Collibra DQ also allows further refinement of the time dimension by defining time bins and processing intervals. By default, when given a time column, Collibra DQ will bin the data into days and process the data in daily interval. However, if the data is high frequency, day bins and day intervals might be too coarse grained. In this case, it might make more sense to group the data into bins on the minute and process the data in hour or minute intervals. The same concept applies in the other direction. What if the data is already aggregated on the month or year? In this case, it makes more sense to set the bins and intervals to month by month or year by month.

legacy outlier configuration

Some data may be measured in really small or large units or contain a lot of noise. In this case, Collibra DQ allows the user to adjust the sensitivity level and unit of measure for outlier detection on each column. Click the advanced tab to make these adjustments.

legacy advanced outlier options

Once Outlier detection is complete for a given run, it's time to tune the scoring of the model. Collibra DQ allows the user to label any outlier findings as legitimate, thus preventing that outlier from being detected in the future or effecting the score of the current run. In addition, it is possible to define the significance of an outlier finding to a given dataset. This can be accomplished by setting how many quality points should be deducted for each outlier finding on any given run on that dataset. It is also possibly to adjust sensitivity and unit of measure of future runs by clicking on the small gear icon on the far left of the screen.

invalidate an outlier

Spark DataFrame Example

Real World Example

Imagine you are the data manager at Iowa Department of Commerce, Alcoholic Beverage Division. As part of the Department's open data initiative, the monthly Iowa liquor sales data are available to the public for analysis. (Thank you Iowa!)
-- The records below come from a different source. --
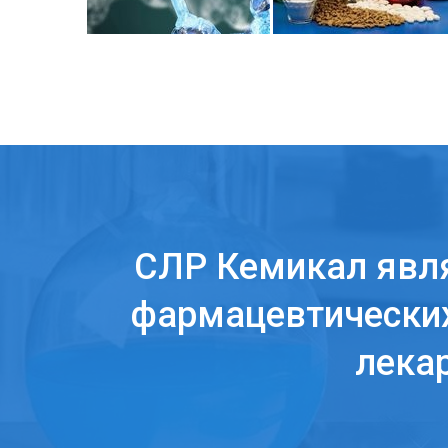
СЛР Кемикал явл
фармацевтических
лека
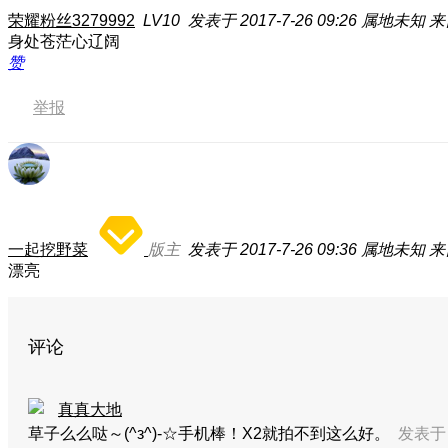
荣耀粉丝3279992
LV10
发表于 2017-7-26 09:26
属地未知
来
身处苍茫心辽阔
赞
举报
一起挖野菜
版主
发表于 2017-7-26 09:36
属地未知
来
漂亮
评论
真真大地
草子么么哒～(^з^)-☆手机棒！X2就拍不到这么好。
发表于 2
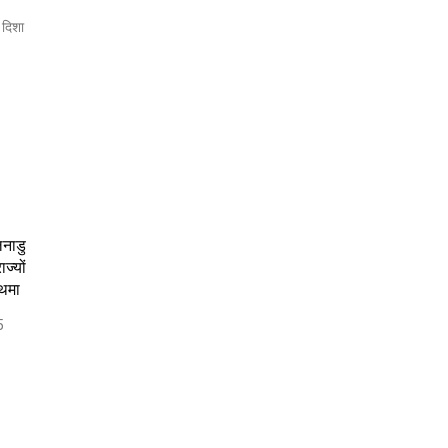
 दिशा
लनाडु
ज्यों
 थमा
5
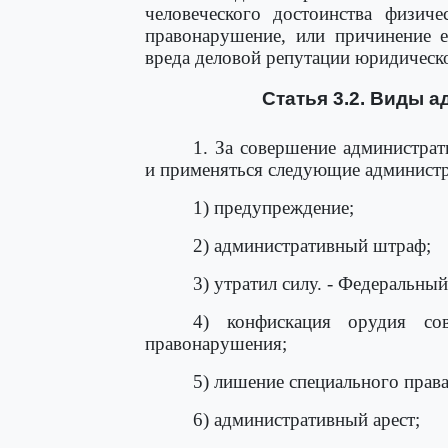
человеческого достоинства физиче
правонарушение, или причинение е
вреда деловой репутации юридическо
Статья 3.2. Виды 
1. За совершение администра
и применяться следующие администр
1) предупреждение;
2) административный штраф;
3) утратил силу. - Федеральны
4) конфискация орудия сов
правонарушения;
5) лишение специального прав
6) административный арест;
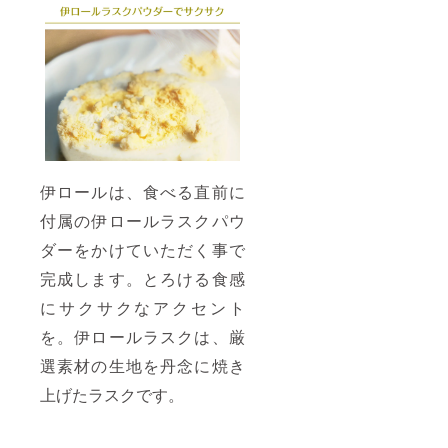
伊ロールは、食べる直前に
付属の伊ロールラスクパウ
ダーをかけていただく事で
完成します。とろける食感
にサクサクなアクセント
を。伊ロールラスクは、厳
選素材の生地を丹念に焼き
上げたラスクです。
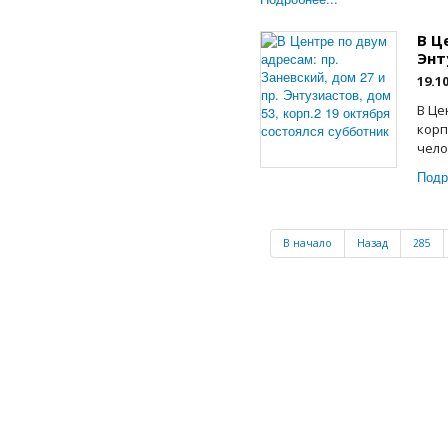
В Ц
Энт
19.1
В Це
корп
чело
Подр
В начало
Назад
285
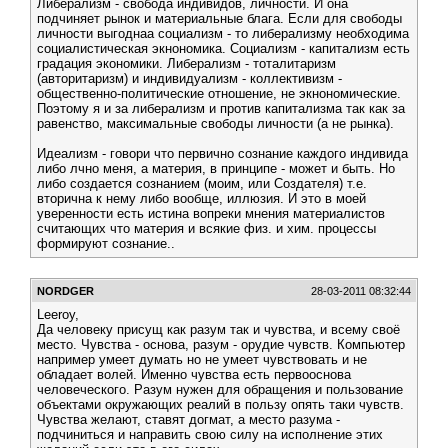
Либерализм - свобода индивидов, личности. И она
подчиняет рынок и материальные блага. Если для свободы
личности выгоднаа социализм - то либерализму необходима
социалистическая экнономика. Социализм - капитализм есть
градация экономики. Либерализм - тоталитаризм
(авторитаризм) и индивидуализм - коллективизм -
общественно-политические отношение, не экнономические.
Поэтому я и за либерализм и против капитализма так как за
равенство, максимальные свободы личности (а не рынка).
Идеализм - говори что первично сознание каждого индивида
либо лчно меня, а материя, в принципе - может и быть. Но
либо создается сознанием (моим, или Создателя) т.е.
вторична к нему либо вообще, иллюзия. И это в моей
уверенности есть истина вопреки мнения материалистов
считающих что материя и всякие физ. и хим. процессы
формируют сознание..
NORDGER
28-03-2011 08:32:44
Leeroy,
Да человеку присущ как разум так и чувства, и всему своё
место. Чувства - основа, разум - орудие чувств. Компьютер
например умеет думать но не умеет чувствовать и не
обладает волей. Именно чувства есть первооснова
человеческого. Разум нужен для обращения и пользование
объектами окружающих реалий в пользу опять таки чувств.
Чувства желают, ставят догмат, а место разума -
подчиниться и направить свою силу на исполнение этих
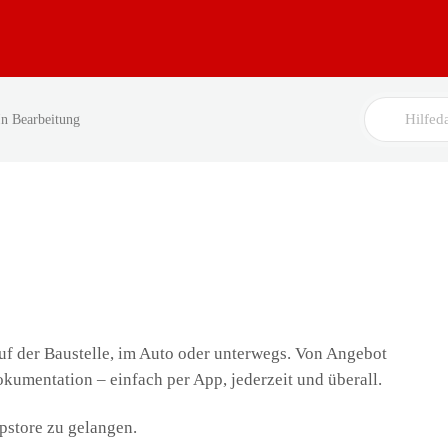
Search
In Bearbeitung
For
auf der Baustelle, im Auto oder unterwegs. Von Angebot
kumentation – einfach per App, jederzeit und überall.
ppstore zu gelangen.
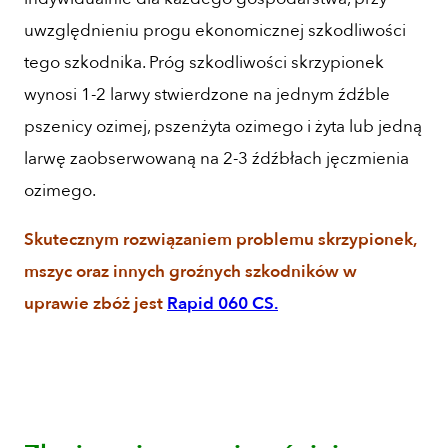
uwzględnieniu progu ekonomicznej szkodliwości
tego szkodnika. Próg szkodliwości skrzypionek
wynosi 1-2 larwy stwierdzone na jednym źdźble
pszenicy ozimej, pszenżyta ozimego i żyta lub jedną
larwę zaobserwowaną na 2-3 źdźbłach jęczmienia
ozimego.
Skutecznym rozwiązaniem problemu skrzypionek,
mszyc oraz innych groźnych szkodników w
uprawie zbóż jest
Rapid 060 CS.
An Iowan data analyst emails you about a data quality issue with address for store #2508 in the year 2016. You quickly run a SQL query on your data warehouse to see what is going on.

Copy
-- Assuming Postgres DB
select date_trunc('MONTH', "date") "date_month", address, count(*) "sales_count"
from iowa_liquor_sales 
where "date" >= '2016-01-01' and "date" < '2017-01-01' and store_number = '2508'
group by date_trunc('MONTH', "date"), address
order by date_month, address
date_month address sales_count
2016-01-01 00:00:00 1843 JOHNSON AVENUE, N.W. 422
2016-02-01 00:00:00 1843 JOHNSON AVENUE, N.W. 451
2016-03-01 00:00:00 1843 JOHNSON AVENUE, N.W. 579
2016-04-01 00:00:00 1843 JOHNSON AVENUE, N.W. 404
2016-05-01 00:00:00 1843 Johnson Avenue, N.W. 625
2016-06-01 00:00:00 1843 Johnson Avenue, N.W. 695
2016-07-01 00:00:00 1843 Johnson Avenue, N.W. 457
2016-08-01 00:00:00 1843 Johnson Avenue, N.W. 744
2016-09-01 00:00:00 1843 Johnson Avenue, N.W. 681
2016-10-01 00:00:00 1843 Johnson Avenue, N.W. 728
2016-11-01 00:00:00 1843 Johnson Avenue, N.W. 1062
2016-12-01 00:00:00 1843 Johnson Avenue, N.W. 992

Because store_number is an unique number assigned to the store who ordered the liquor, the inconsistent address values for the same store pose data quality problem. But address is a string value that can take many forms. For store #2508, the reported address value has a shifted behavior from all capital letters starting on May 2016. For other cases, it might be completely different behavior change that you would have to manually check one by one. With over 2,000 unique stores, 19 million rows, and 8 years of data, you need an automated way to detect meaningful categorical outliers.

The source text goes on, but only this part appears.